Photo : Dominique Leriche
Le samedi matin 3 octobre, les usagers de la Poste seront invités à voter sur le changement de statut de l'entreprise publique en société anonyme.
Quel avenir pour la Poste ? Au lendemain de la grève des salariés (voir en page départementale), la CGT veut poursuivre la mobilisation auprès des usagers. « Nous demandons un référendum sur cette question », a déclaré Marc Louis, à la tête de l'Union locale CGT, lors d'une conférence de presse, lundi dernier. « Cette privatisation annoncée montre un manque de démocratie, car les Français sont très attachés à ce service public » (1).
En attendant un hypothétique référendum, le syndicat se concentre sur « une consultation populaire », organisée le samedi matin du 3 octobre dans au moins huit bureaux de poste de l'ouest-Var.
« Nous poserons une question unique : le gouvernement veut changer le statut de la Poste pour la privatiser, êtes-vous d'accord oui ou non ? »
À l'origine de cette initiative, des collectifs se sont créés dans de nombreux départements. Celui du Var rassemble une quarantaine d'organisations syndicales ou associatives hostiles au changement de statut de la Poste, qui passe d'entreprise publique en société anonyme.
Pour la consultation des citoyens, les urnes seront déposées « devant les agences ou à l'intérieur ». À La Seyne, trois bureaux y participeront, « avec le soutien de la municipalité », souligne Marc Louis. « Nous serons présents aussi à Six-Fours, Ollioules, Sanary, St-Cyr et Le Beausset et d'ici là, nous distribuerons des tracts pour annoncer ce vote populaire ». Quant au Castellet village, il pourrait carrément perdre son bureau.
Sur le climat social, la CGT a estimé que « ce n'est pas parce que tout va mal que la mobilisation est acquise ». Et d'égrener les acquis remis en cause, selon elle. Comme localement, « la présence d'une maternité dans l'ouest-Var » (2).
1. Hier encore, la ministre de l'économie, Christine Lagarde, a déclaré, « il n'est pas question de privatiser la Poste ».
2. Les accouchements de l'Hôpital de La Seyne seront transférés dans le nouvel hôpital Ste-Musse à Toulon, fin 2011.
source: Sonia Bonnin - var matin
...cordialement...Nicky...
Posté le 23/09/2009 à 08h10 par jeanco
[quote=Nicky www.LaSeyne.Info]
Consultation citoyenne sur l'avenir de la Poste
le gouvernement veut changer le statut de la Poste pour la privatiser, êtes-vous d'accord oui ou non ?

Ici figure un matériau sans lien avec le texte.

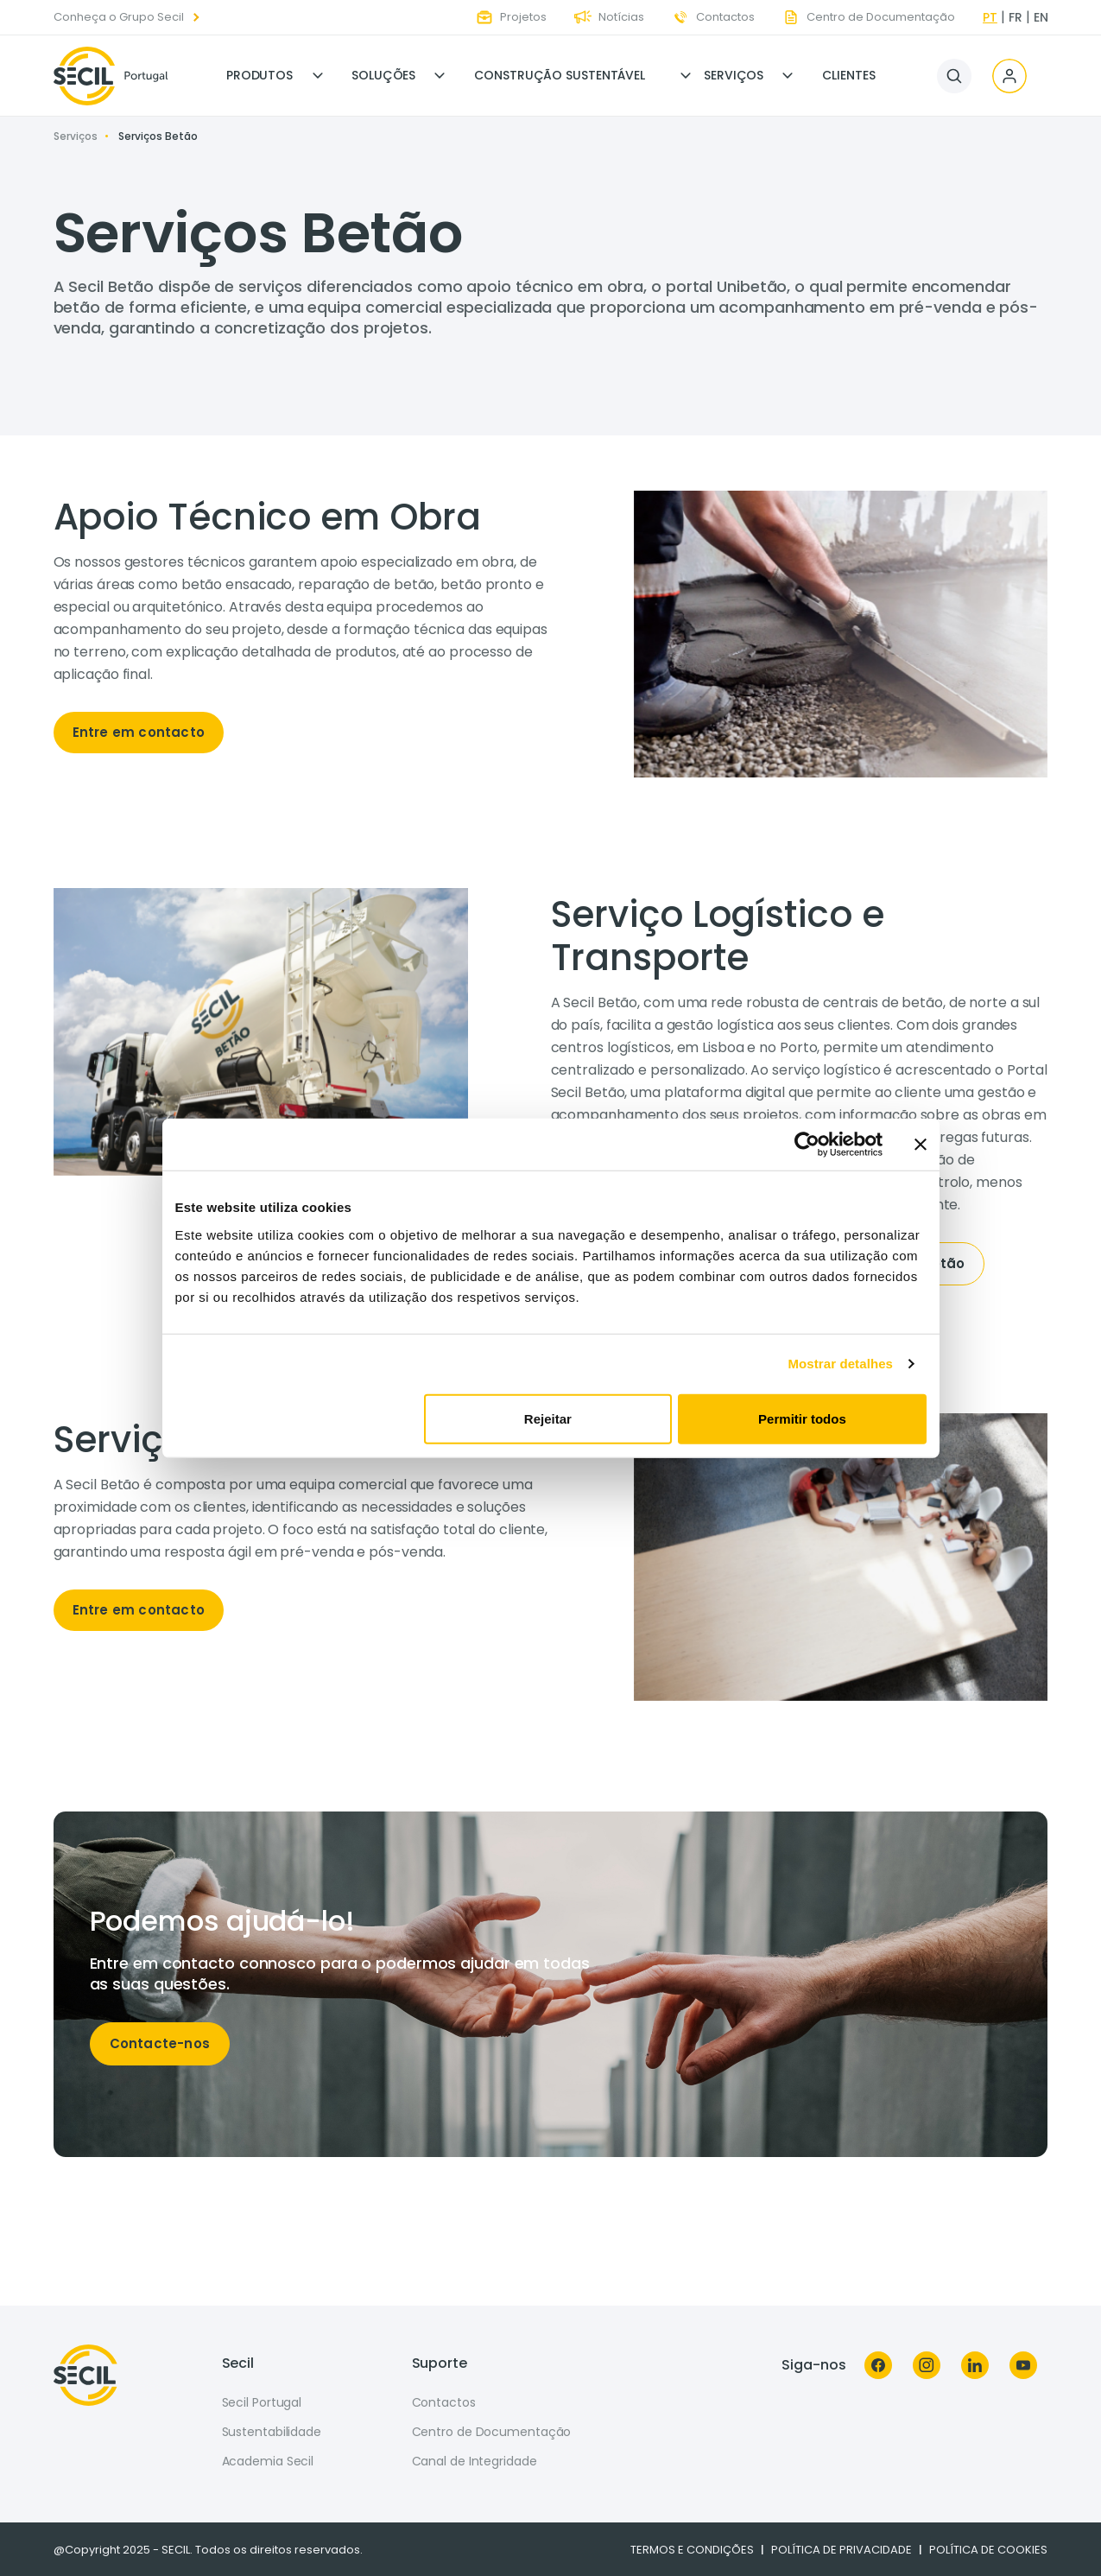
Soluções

il serait plus honnête de poser la question autrement:
''Si le gouvernement VOULAIT changer le statut de poste en vue de la privatiser, SERIEZ-VOUS D'ACCORD?.''
la question telle qu'elle est posée par la CGT contenant en elle même la réponse!....
Amitiés citoyennes et républicaines.
''être plutôt que paraitre''
Posté le 23/09/2009 à 08h52 par DECONATOR
+1 ![]()
On parle de politique, pas d'honnêteté!
![]()
Posté le 23/09/2009 à 13h10 par sagamore
La statut de la Poste va changer, c'est sur.
Mais pas de privatisation, disent le gouvernement et le Président
Rappel :
"Il n'y aura donc pas de privatisation d'EDF ni de GDF, il n'y aura pas de modification du statut des agents ni de leurs régimes de retraite.
Voilà la réalité des choses, la réalité incontournable. "
Sarkozy er Devedjian, 2 avril 2004, au Sénat.
voir l'integralité du discours ici
Ca rassure !!!!
Plus tu pedales moins fort, moins tu avances plus vite !!
Posté le 26/09/2009 à 07h41 par baugar
n'oubliez pas la consultation du trois octobre
Il paraît que la crise rend les riches plus riches et les pauvres plus pauvres. Je ne vois pas en quoi c'est une crise. Depuis que je suis petit, c'est comme ça.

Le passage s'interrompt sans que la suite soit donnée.